Exclude the images, then return every line below exactly as written.

Pixel coordinate grounding data:
____________

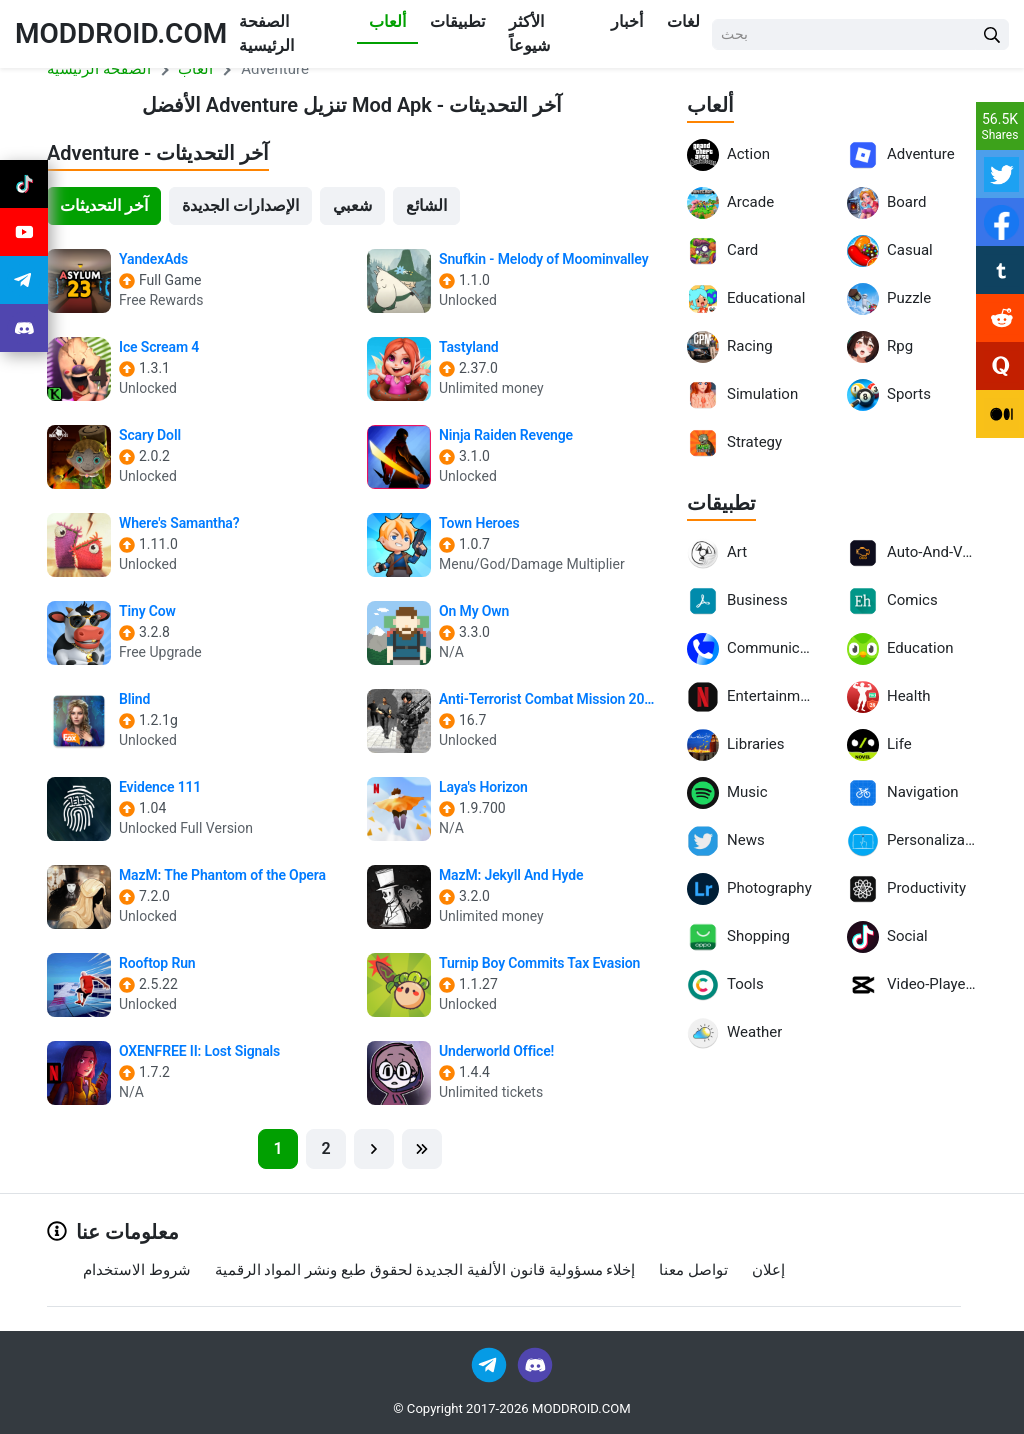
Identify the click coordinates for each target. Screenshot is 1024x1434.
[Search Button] (992, 34)
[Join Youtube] (24, 232)
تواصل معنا (693, 1270)
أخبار (627, 21)
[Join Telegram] (490, 1363)
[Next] (374, 1149)
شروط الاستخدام (137, 1270)
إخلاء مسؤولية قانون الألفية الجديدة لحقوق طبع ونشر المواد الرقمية (425, 1270)
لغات (683, 21)
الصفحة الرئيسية (266, 33)
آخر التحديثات (104, 205)
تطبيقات (457, 21)
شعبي (352, 205)
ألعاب (387, 21)
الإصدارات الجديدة (240, 205)
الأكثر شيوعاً (529, 33)
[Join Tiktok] (24, 184)
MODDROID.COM (121, 33)
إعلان (768, 1270)
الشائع (426, 205)
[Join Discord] (535, 1363)
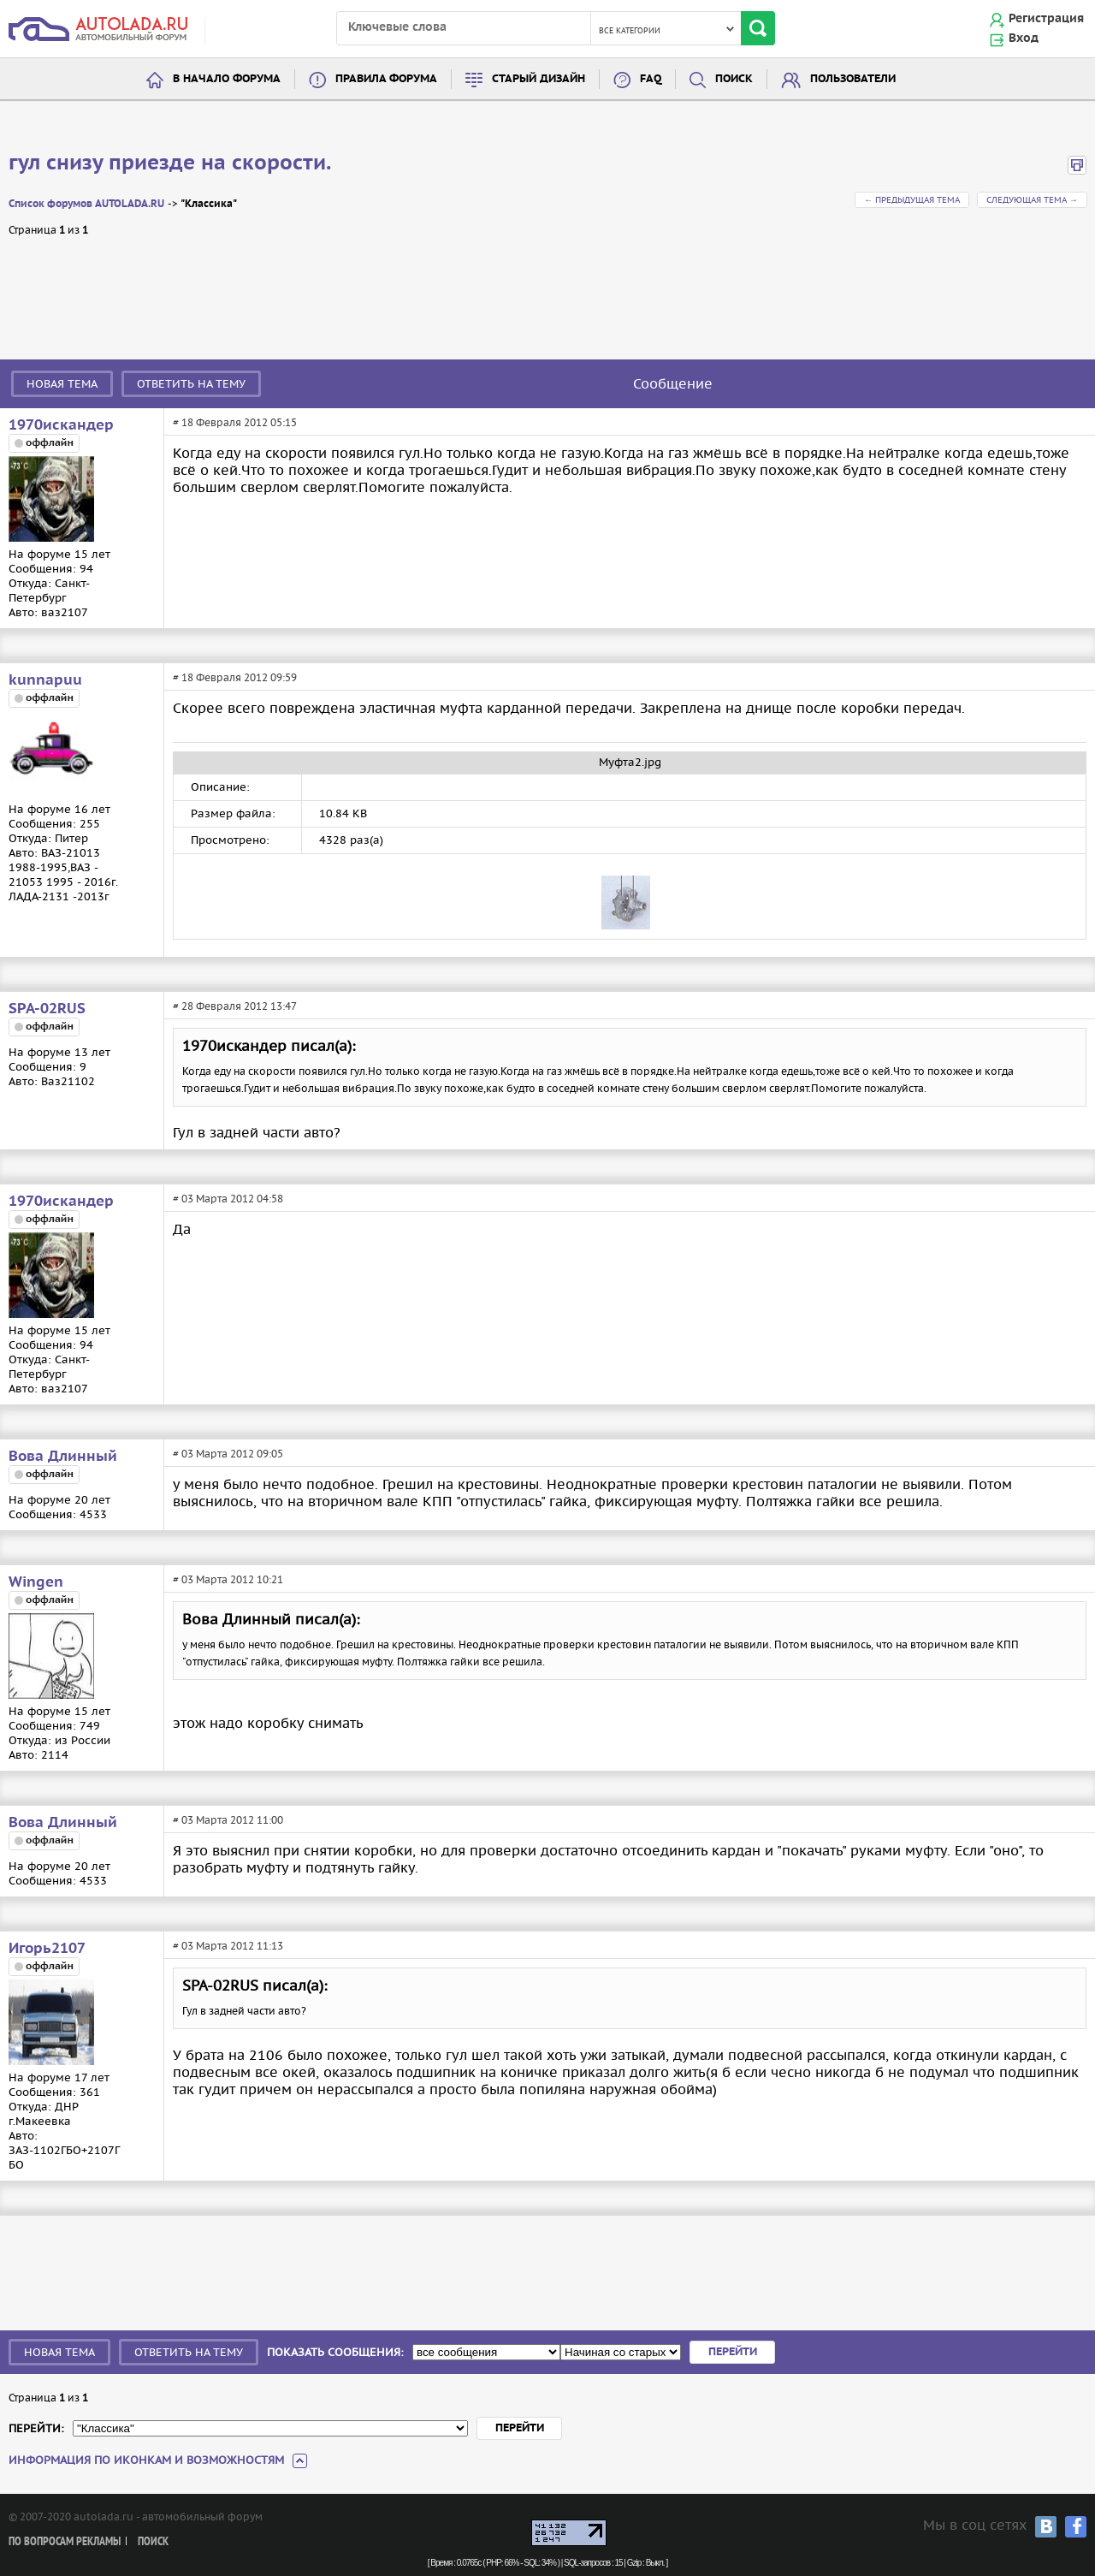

____________

SOLUTION FOR THIS TASK ::
Identify the click coordinates for each target. Screenshot is 1024x1434.
[Search Button] (992, 34)
[Join Youtube] (24, 232)
تواصل معنا (693, 1270)
أخبار (627, 21)
[Join Telegram] (490, 1363)
[Next] (374, 1149)
شروط الاستخدام (137, 1270)
إخلاء مسؤولية قانون الألفية الجديدة لحقوق طبع ونشر المواد الرقمية (425, 1270)
لغات (683, 21)
الصفحة الرئيسية (266, 33)
آخر التحديثات (104, 205)
تطبيقات (457, 21)
شعبي (352, 205)
ألعاب (387, 21)
الإصدارات الجديدة (240, 205)
الأكثر شيوعاً (529, 33)
[Join Tiktok] (24, 184)
MODDROID.COM (121, 33)
إعلان (768, 1270)
الشائع (426, 205)
[Join Discord] (535, 1363)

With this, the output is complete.